● **What needs to be done**:
Go through the records and report each line in which the word "Chairperson" occurs.

##### Available data

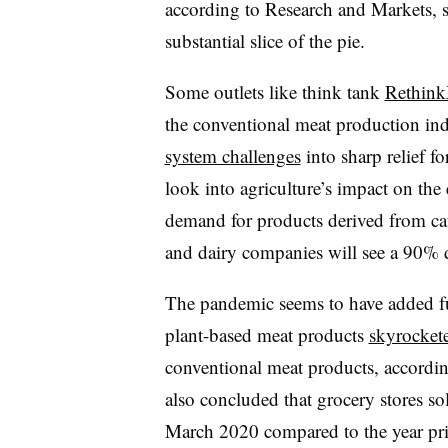
according to Research and Markets, 
substantial slice of the pie.
Some outlets like think tank
Rethin
the conventional meat production i
system challenges
into sharp relief 
look into agriculture’s impact on th
demand for products derived from ca
and dairy companies will see a 90% d
The pandemic seems to have added fuel
plant-based meat products
skyrocket
conventional meat products, accordin
also concluded that grocery stores s
March 2020 compared to the year pr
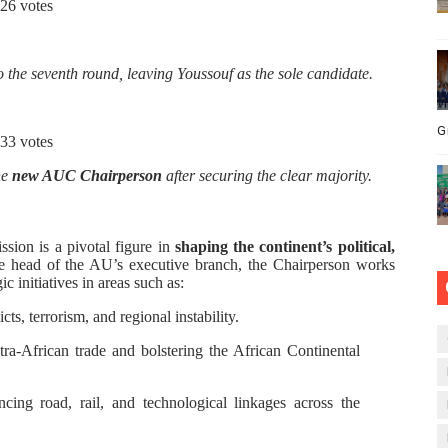
26 votes
 the seventh round, leaving Youssouf as the sole candidate.
G
33 votes
he
new AUC Chairperson
after securing the clear majority.
ion is a pivotal figure in
shaping the continent’s political,
he head of the AU’s executive branch, the Chairperson works
c initiatives in areas such as:
ts, terrorism, and regional instability.
ra-African trade and bolstering the African Continental
ing road, rail, and technological linkages across the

##########

● **Exercise answer**:
new AUC Chairperson
he head of the AU’s executive branch, the Chairperson works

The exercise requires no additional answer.